*Aim of the exercise*. The reply must contain exactly the lines below from the one with "менеджеры свяжутся с" down to the one with "FINANSIERING", both included, and nothing more; please omit the pictures.

*Task material*.
————————

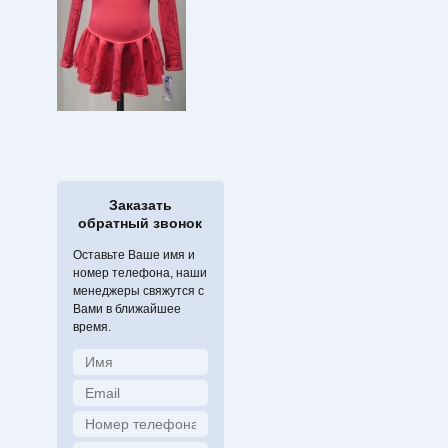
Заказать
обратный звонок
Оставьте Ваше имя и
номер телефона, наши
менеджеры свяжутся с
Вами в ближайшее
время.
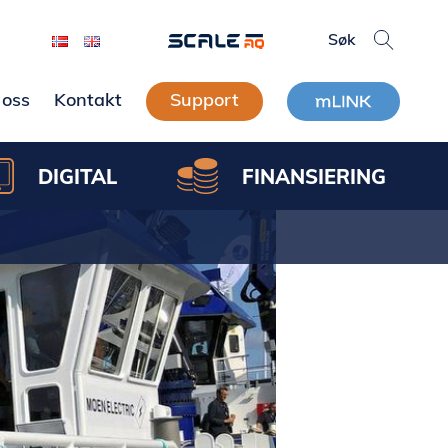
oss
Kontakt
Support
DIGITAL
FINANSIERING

————————

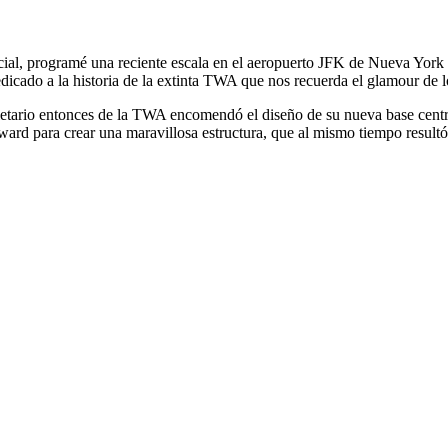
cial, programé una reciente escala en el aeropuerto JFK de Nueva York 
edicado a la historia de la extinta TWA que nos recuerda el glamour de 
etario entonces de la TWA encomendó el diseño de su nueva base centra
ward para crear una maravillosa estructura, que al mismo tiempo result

————————

*Solution for this task*.
менеджеры свяжутся с
Вами в ближайшее
время.
oss
Kontakt
Support
DIGITAL
FINANSIERING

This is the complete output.